Esto en sí mismo hace que los vítores de la izquierda por un inexistente
“retorno del Estado” sean vergonzosamente ingenuos. Y lo peor es que ya ha
cometido este error antes. Incluso tras la crisis financiera de 2008, muchos
en la izquierda aclamaron los grandes déficits gubernamentales como “el
regreso de Keynes” cuando, de hecho, esas medidas tenían muy poco que
ver con Keynes, que aconsejaba el uso del gasto gubernamental para
alcanzar el pleno empleo, y en cambio estaban destinadas a reforzar a los
culpables de la crisis, los grandes bancos. También fueron seguidas por un
ataque sin precedentes a los sistemas de bienestar y a los derechos de los
trabajadores en toda Europa.

Algo similar está ocurriendo hoy en día, ya que los contratos estatales
para las pruebas Covid, los EPI, las vacunas y, ahora, las tecnologías
de pasaportes de vacunas se reparten entre las empresas
transnacionales (a menudo a través de acuerdos turbios que apestan
a amiguismo). Mientras tanto, las vidas y los medios de vida de los
ciudadanos se ven alterados por “la nueva normalidad”. El hecho de
que la izquierda parezca completamente ajena a esto es
particularmente desconcertante. Después de todo, la idea de que los
gobiernos tienden a explotar las crisis para afianzar la agenda neoliberal ha
sido un elemento básico de gran parte de la literatura reciente de la izquierda.
Pierre Dardot y Christian Laval, por ejemplo, han argumentado que, bajo el
neoliberalismo, la crisis se ha convertido en un “método de gobierno”. En su
libro de 2007 La doctrina del shock, Naomi Klein exploró la idea del
“capitalismo del desastre”. Su tesis central es que en momentos de miedo y
desorientación pública es más fácil rediseñar las sociedades: los cambios
dramáticos en el orden económico existente, que normalmente serían
políticamente imposibles, se imponen en rápida sucesión antes de que el
público haya tenido tiempo de entender lo que está sucediendo.

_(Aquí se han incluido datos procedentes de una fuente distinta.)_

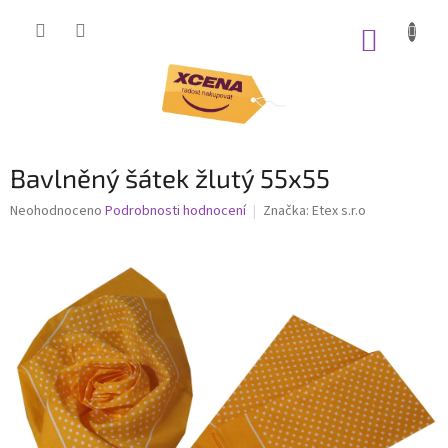
Přejít
na
NÁKUP
obsah
KOŠÍK
Bavlněný šátek žlutý 55x55
Průměrné
Neohodnoceno
Podrobnosti hodnocení
Značka:
Etex s.r.o
hodnocení
produktu
je
0,0
z
5
hvězdiček.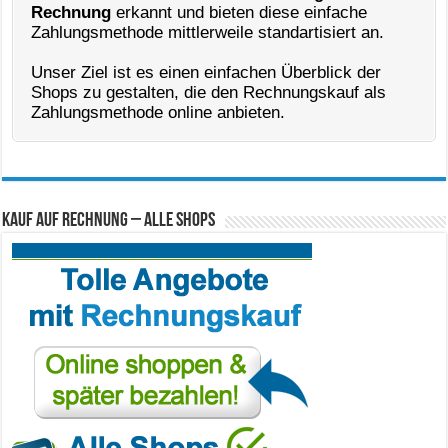
Rechnung
erkannt und bieten diese einfache
Zahlungsmethode mittlerweile standartisiert an.
Unser Ziel ist es einen einfachen Überblick der
Shops zu gestalten, die den Rechnungskauf als
Zahlungsmethode online anbieten.
Kauf auf Rechnung – Alle Shops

Hoy en día se da una dinámica similar. Por ejemplo, las medidas de vigilancia
de alta tecnología, las identificaciones digitales, la represión de las
manifestaciones públicas y la aceleración de las leyes introducidas por los
gobiernos para combatir el brote de coronavirus. Si la historia reciente
sirve de algo, los gobiernos seguramente encontrarán la manera de

hacer permanentes muchas de las normas de emergencia, tal como
hicieron con gran parte de la legislación antiterrorista posterior al 11
de septiembre. Como señaló Edward Snowden: “Cuando vemos que se
aprueban medidas de emergencia, sobre todo hoy, tienden a ser
pegajosas. La emergencia tiende a ampliarse”. Esto confirma también
las ideas sobre el “estado de excepción” planteadas por el filósofo italiano
Giorgio Agamben, que sin embargo ha sido vilipendiado por la corriente
principal de la izquierda por su posición contraria al bloqueo.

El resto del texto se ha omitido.